## [Your task]
Using the entries that follow, report the number of lines that include the string "cursor", without any other text.

──────────

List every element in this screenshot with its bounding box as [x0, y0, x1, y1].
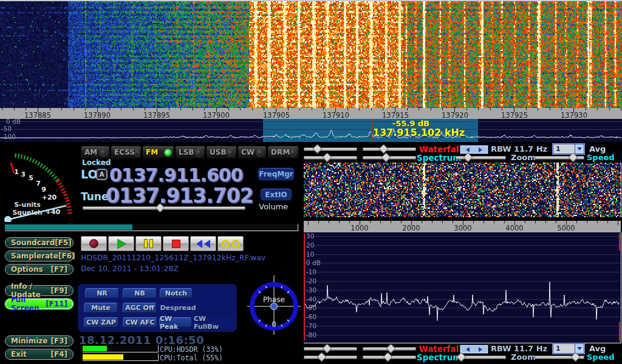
- notch-button[interactable]: Notch: [160, 288, 193, 298]
- info-update-button[interactable]: Info / Update[F9]: [5, 285, 73, 296]
- spectrum-right-marker-top: [619, 234, 620, 251]
- button-hotkey: [F5]: [55, 238, 72, 247]
- arrow-right-icon[interactable]: [479, 147, 482, 152]
- rf-frequency-scale[interactable]: 1378851378901378951379001379051379101379…: [0, 108, 622, 119]
- mode-led-icon: [100, 149, 108, 157]
- slider-thumb[interactable]: [463, 153, 473, 163]
- extio-button[interactable]: ExtIO: [260, 188, 292, 201]
- main-waterfall-display[interactable]: [0, 1, 622, 108]
- slider-track[interactable]: [363, 147, 416, 151]
- pause-button[interactable]: [135, 236, 162, 251]
- wav-file-date: Dec 10, 2011 - 13:01:28Z: [81, 264, 179, 273]
- lo-lock-badge[interactable]: A: [96, 169, 108, 180]
- rewind-button[interactable]: [190, 236, 216, 251]
- loop-button[interactable]: [217, 236, 244, 251]
- slider-thumb[interactable]: [317, 352, 327, 362]
- chevron-down-icon[interactable]: [575, 344, 584, 353]
- minimize-button[interactable]: Minimize[F3]: [5, 335, 73, 346]
- tune-label: Tune: [81, 190, 108, 203]
- button-label: Exit: [11, 350, 27, 359]
- lo-frequency-display[interactable]: 0137.911.600: [109, 164, 243, 186]
- waterfall-brightness-slider[interactable]: [363, 345, 416, 351]
- avg-combobox[interactable]: 1: [553, 343, 584, 354]
- avg-combobox[interactable]: 1: [553, 144, 584, 154]
- spectrum-contrast-slider[interactable]: [304, 354, 357, 359]
- mode-led-icon: [135, 149, 139, 157]
- mode-button-ecss[interactable]: ECSS: [111, 146, 142, 159]
- cw-afc-button[interactable]: CW AFC: [123, 317, 157, 328]
- spectrum-brightness-slider[interactable]: [363, 154, 416, 160]
- nr-button[interactable]: NR: [85, 288, 119, 298]
- volume-slider-thumb[interactable]: [156, 203, 165, 213]
- mode-button-am[interactable]: AM: [81, 146, 110, 159]
- avg-label: Avg: [589, 144, 606, 153]
- slider-thumb[interactable]: [571, 352, 581, 362]
- slider-thumb[interactable]: [323, 344, 332, 354]
- rbw-spinner[interactable]: [460, 145, 488, 154]
- waterfall-contrast-slider[interactable]: [304, 345, 357, 351]
- slider-track[interactable]: [304, 356, 357, 359]
- slider-thumb[interactable]: [569, 153, 578, 163]
- cw-fullbw-button[interactable]: CW FullBw: [193, 317, 233, 328]
- mode-button-usb[interactable]: USB: [206, 146, 237, 159]
- slider-thumb[interactable]: [381, 153, 391, 163]
- cw-zap-button[interactable]: CW ZAP: [84, 317, 118, 328]
- cursor-frequency-readout: 137.915.102 kHz: [373, 127, 465, 138]
- af-frequency-scale[interactable]: 10002000300040005000: [304, 221, 621, 232]
- waterfall-brightness-slider[interactable]: [363, 146, 416, 151]
- arrow-left-icon[interactable]: [466, 347, 470, 352]
- samplerate-button[interactable]: Samplerate[F6]: [5, 251, 73, 261]
- volume-slider[interactable]: [83, 204, 245, 211]
- mute-button[interactable]: Mute: [84, 303, 118, 313]
- main-waterfall-canvas[interactable]: [0, 1, 622, 108]
- playback-progress-bar[interactable]: [5, 224, 298, 231]
- slider-track[interactable]: [304, 147, 357, 151]
- record-button[interactable]: [81, 236, 107, 251]
- avg-combobox-value: 1: [556, 345, 561, 352]
- zoom-slider[interactable]: [456, 154, 506, 160]
- spectrum-label[interactable]: Spectrum: [417, 352, 461, 362]
- agc-off-button[interactable]: AGC Off: [123, 303, 157, 313]
- button-hotkey: [F4]: [50, 350, 67, 359]
- tune-cursor[interactable]: [371, 119, 372, 142]
- arrow-left-icon[interactable]: [466, 147, 470, 152]
- speed-slider[interactable]: [535, 154, 584, 160]
- mode-button-fm[interactable]: FM: [142, 146, 174, 159]
- main-spectrum-display[interactable]: -55.9 dB 137.915.102 kHz 0 dB-50-100: [0, 119, 622, 142]
- zoom-slider[interactable]: [456, 354, 506, 359]
- mode-button-lsb[interactable]: LSB: [175, 146, 205, 159]
- full-screen-button[interactable]: Full Screen[F11]: [5, 298, 73, 309]
- exit-button[interactable]: Exit[F4]: [5, 349, 73, 360]
- waterfall-contrast-slider[interactable]: [304, 146, 357, 151]
- rbw-spinner[interactable]: [460, 345, 488, 354]
- options-button[interactable]: Options[F7]: [5, 264, 73, 275]
- stop-button[interactable]: [163, 236, 189, 251]
- chevron-down-icon[interactable]: [575, 144, 584, 153]
- nb-button[interactable]: NB: [123, 288, 157, 298]
- af-waterfall-display[interactable]: [304, 163, 621, 217]
- mode-button-drm[interactable]: DRM: [267, 146, 299, 159]
- squelch-needle-pivot[interactable]: [4, 216, 12, 222]
- arrow-right-icon[interactable]: [479, 347, 482, 352]
- slider-thumb[interactable]: [379, 144, 389, 154]
- soundcard-button[interactable]: Soundcard[F5]: [5, 237, 73, 248]
- slider-thumb[interactable]: [323, 153, 332, 163]
- af-spectrum-display[interactable]: 3020100 dB-10-20-30-40-50-60-70-80: [304, 232, 621, 343]
- slider-thumb[interactable]: [313, 144, 323, 154]
- spectrum-label[interactable]: Spectrum: [417, 153, 461, 163]
- mode-button-cw[interactable]: CW: [238, 146, 267, 159]
- zoom-label: Zoom: [511, 153, 536, 162]
- spectrum-brightness-slider[interactable]: [363, 354, 416, 359]
- despread-button[interactable]: Despread: [159, 303, 197, 313]
- phase-center-dot[interactable]: [271, 303, 278, 310]
- speed-slider[interactable]: [535, 354, 584, 359]
- spectrum-contrast-slider[interactable]: [304, 154, 357, 160]
- avg-label: Avg: [589, 344, 606, 353]
- mode-label: LSB: [179, 148, 194, 157]
- af-waterfall-canvas[interactable]: [304, 163, 621, 217]
- cw-peak-button[interactable]: CW Peak: [159, 317, 192, 328]
- af-scale-label: 1000: [350, 224, 368, 232]
- play-button[interactable]: [108, 236, 134, 251]
- freqmgr-button[interactable]: FreqMgr: [258, 167, 295, 181]
- slider-thumb[interactable]: [383, 352, 393, 362]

──────────

## [Task solution]
2